They've done well for a team in transition and with not much else to choose from other than the personnel already out in the UAE. 

I'm sure the press will go overboard and Boycott will come out with his apocalyptic summary whilst blathering on about in his day!
		
Click to expand...

Agree in regards Opener 

I would like to see Ali moved down and Taylor at Three 
WK - Think Buttler behind the stumps has been very good - no issues with that - the problem has been his batting. Bairstow in this test missed a crucial stumping but solid with the bat first innings. Buttler should come back and possibly Bairstow in the middle order. Patel well shouldnt be able to bowl another ball in test cricket - never good enough. But its not all bad - very unlucky in the first test and nearly got away with in the second - shame we never won a toss. Could have been different then


----------



## Piece (Nov 5, 2015)

Woke up expecting a good chase... Looks like it will be all over by the time I submit this post!

I think we've done well in this series. Just pockets of time in 2nd and 3rd test where we've failed to perform and it has cost us. Toss has been a factor, but not a big one.

Bell time should be up. He is stuck on the crease and it being found out. Agree that Taylor is his natural replacement. Ali is clinging on - not an opener and not good enough as spinner. Patel - if he's our new answer as the all rounder, then I'm still available . Rashid has promise. Buttler I'm not keen on - his batting isn't up to it at present. We've got a decent side, with, I think, at least two, if not three, slots available to be nailed down. We'll have our chance for revenge next summer v Pakistan, on hopefully seaming wickets! SA next...


----------



## Liverpoolphil (Nov 5, 2015)

Piece said:



			Woke up expecting a good chase... Looks like it will be all over by the time I submit this post!

I think we've done well in this series. Just pockets of time in 2nd and 3rd test where we've failed to perform and it has cost us. Toss has been a factor, but not a big one.

Bell time should be up. He is stuck on the crease and it being found out. Agree that Taylor is his natural replacement. Ali is clinging on - not an opener and not good enough as spinner. Patel - if he's our new answer as the all rounder, then I'm still available . Rashid has promise. Buttler I'm not keen on - his batting isn't up to it at present. We've got a decent side, with, I think, at least two, if not three, slots available to be nailed down. We'll have our chance for revenge next summer v Pakistan, on hopefully seaming wickets! SA next...

Click to expand...

I cant see them dropping Bell for SA though - he has a decent record against them and does better with the ball coming on to him. Next summer i would expect Taylor to move up to three - unless they bomb him out again.

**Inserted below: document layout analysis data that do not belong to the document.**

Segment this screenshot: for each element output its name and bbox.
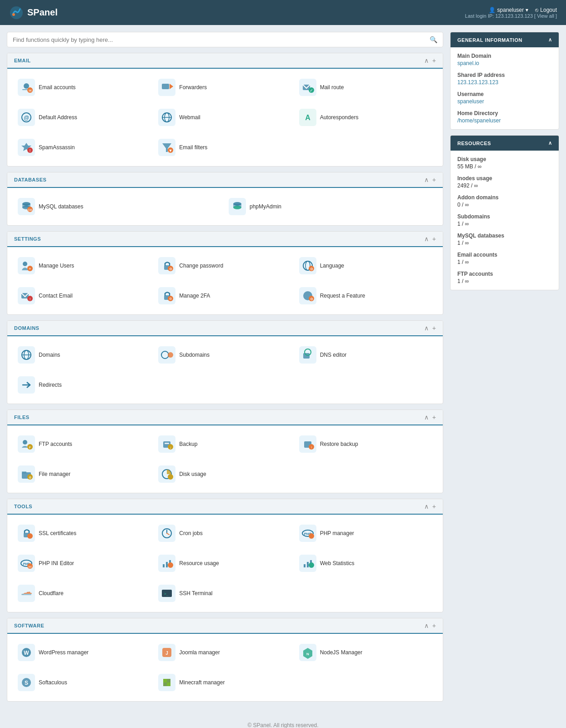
view-all-link[interactable]: [ View all ] [534,13,557,19]
files-section-title: FILES [14,415,30,420]
svg-rect-6 [162,84,169,89]
general-info-collapse-icon[interactable]: ∧ [548,37,552,43]
ssh-terminal-item[interactable]: >_ SSH Terminal [155,580,295,607]
databases-section: DATABASES ∧ + DB MySQL databases [7,172,443,226]
collapse-icon[interactable]: ∧ [424,235,429,243]
request-feature-item[interactable]: ⚙ Request a Feature [296,283,436,309]
cloudflare-item[interactable]: Cloudflare [14,580,155,607]
phpmyadmin-label: phpMyAdmin [250,203,281,210]
svg-text:!: ! [30,148,31,153]
home-dir-value: /home/spaneluser [457,117,552,124]
general-info-body: Main Domain spanel.io Shared IP address … [451,47,559,129]
mysql-databases-item[interactable]: DB MySQL databases [14,193,225,220]
software-section-body: W WordPress manager J Joomla manager N [7,634,443,701]
tools-section-title: TOOLS [14,504,32,509]
svg-text:▼: ▼ [169,148,173,153]
ftp-accounts-item[interactable]: F FTP accounts [14,431,155,457]
svg-text:W: W [24,650,29,656]
shared-ip-row: Shared IP address 123.123.123.123 [457,72,552,86]
subdomains-res-row: Subdomains 1 / ∞ [457,213,552,227]
disk-usage-item[interactable]: Disk usage [155,461,295,487]
restore-backup-item[interactable]: ↑ Restore backup [296,431,436,457]
collapse-icon[interactable]: ∧ [424,176,429,183]
user-menu[interactable]: 👤 spaneluser ▾ [489,7,529,13]
svg-point-30 [23,262,27,266]
phpmyadmin-item[interactable]: phpMyAdmin [225,193,436,220]
redirects-label: Redirects [39,382,62,388]
svg-text:↑: ↑ [311,445,312,450]
manage-2fa-item[interactable]: ⚙ Manage 2FA [155,283,295,309]
php-manager-item[interactable]: PHP PHP manager [296,520,436,546]
chevron-down-icon: ▾ [526,7,528,13]
domains-section-title: DOMAINS [14,325,39,331]
collapse-icon[interactable]: ∧ [424,622,429,629]
search-input[interactable] [13,36,430,43]
contact-email-item[interactable]: ! Contact Email [14,283,155,309]
email-filters-item[interactable]: ▼ Email filters [155,134,295,161]
svg-rect-89 [307,562,309,567]
tools-section-body: SSL certificates Cron jobs PHP PHP manag… [7,515,443,612]
collapse-icon[interactable]: ∧ [424,324,429,332]
default-address-item[interactable]: @ Default Address [14,104,155,131]
autoresponders-item[interactable]: A Autoresponders [296,104,436,131]
cron-jobs-item[interactable]: Cron jobs [155,520,295,546]
mysql-res-value: 1 / ∞ [457,240,552,246]
subdomains-item[interactable]: Subdomains [155,342,295,368]
resource-usage-item[interactable]: Resource usage [155,550,295,576]
contact-email-label: Contact Email [39,293,73,299]
home-dir-label: Home Directory [457,110,552,116]
svg-rect-60 [165,443,169,444]
files-section: FILES ∧ + F FTP accounts ↓ [7,410,443,493]
collapse-icon[interactable]: ∧ [424,414,429,421]
backup-item[interactable]: ↓ Backup [155,431,295,457]
mail-route-item[interactable]: ✓ Mail route [296,74,436,101]
add-icon[interactable]: + [432,57,436,64]
svg-point-29 [233,206,241,209]
wordpress-manager-item[interactable]: W WordPress manager [14,639,155,666]
footer: © SPanel. All rights reserved. [0,713,566,728]
add-icon[interactable]: + [432,324,436,332]
software-section: SOFTWARE ∧ + W WordPress manager J [7,618,443,702]
dns-editor-item[interactable]: DNS editor [296,342,436,368]
resources-collapse-icon[interactable]: ∧ [548,140,552,146]
php-ini-editor-item[interactable]: PHPini PHP INI Editor [14,550,155,576]
svg-rect-67 [22,471,26,473]
logout-button[interactable]: ⎋ Logout [535,7,557,13]
joomla-manager-item[interactable]: J Joomla manager [155,639,295,666]
cron-jobs-label: Cron jobs [179,530,202,536]
ssl-certificates-item[interactable]: SSL certificates [14,520,155,546]
file-manager-item[interactable]: ⚙ File manager [14,461,155,487]
domains-item[interactable]: Domains [14,342,155,368]
softaculous-label: Softaculous [39,679,67,686]
autoresponders-label: Autoresponders [320,114,359,121]
svg-text:⚙: ⚙ [169,297,172,300]
add-icon[interactable]: + [432,503,436,510]
forwarders-item[interactable]: Forwarders [155,74,295,101]
dns-editor-label: DNS editor [320,352,347,358]
change-password-item[interactable]: ⚙ Change password [155,253,295,279]
collapse-icon[interactable]: ∧ [424,503,429,510]
softaculous-item[interactable]: S Softaculous [14,669,155,696]
minecraft-manager-item[interactable]: Minecraft manager [155,669,295,696]
email-accounts-item[interactable]: ✉ Email accounts [14,74,155,101]
add-icon[interactable]: + [432,235,436,243]
collapse-icon[interactable]: ∧ [424,57,429,64]
add-icon[interactable]: + [432,622,436,629]
manage-users-item[interactable]: + Manage Users [14,253,155,279]
webmail-item[interactable]: Webmail [155,104,295,131]
nodejs-manager-item[interactable]: N NodeJS Manager [296,639,436,666]
redirects-item[interactable]: Redirects [14,372,155,398]
web-statistics-item[interactable]: Web Statistics [296,550,436,576]
inodes-label: Inodes usage [457,175,552,182]
svg-text:!: ! [30,297,30,301]
nodejs-manager-label: NodeJS Manager [320,649,362,656]
spamassassin-item[interactable]: ! SpamAssassin [14,134,155,161]
mysql-res-label: MySQL databases [457,233,552,239]
language-item[interactable]: ⚙ Language [296,253,436,279]
add-icon[interactable]: + [432,176,436,183]
add-icon[interactable]: + [432,414,436,421]
backup-label: Backup [179,441,197,447]
svg-marker-7 [170,84,173,89]
svg-rect-104 [163,679,167,682]
general-info-card: GENERAL INFORMATION ∧ Main Domain spanel… [450,32,559,130]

Certainly need an opener - who ? Well i still would bring Compton back but dont think that will happen and expect Hales to be given a chance and then when they see his natural game isnt suited as an opener in tests they will bomb him out as well.


----------



## Piece (Nov 5, 2015)

Liverpoolphil said:



			I cant see them dropping Bell for SA though - he has a decent record against them and does better with the ball coming on to him. Next summer i would expect Taylor to move up to three - unless they bomb him out again.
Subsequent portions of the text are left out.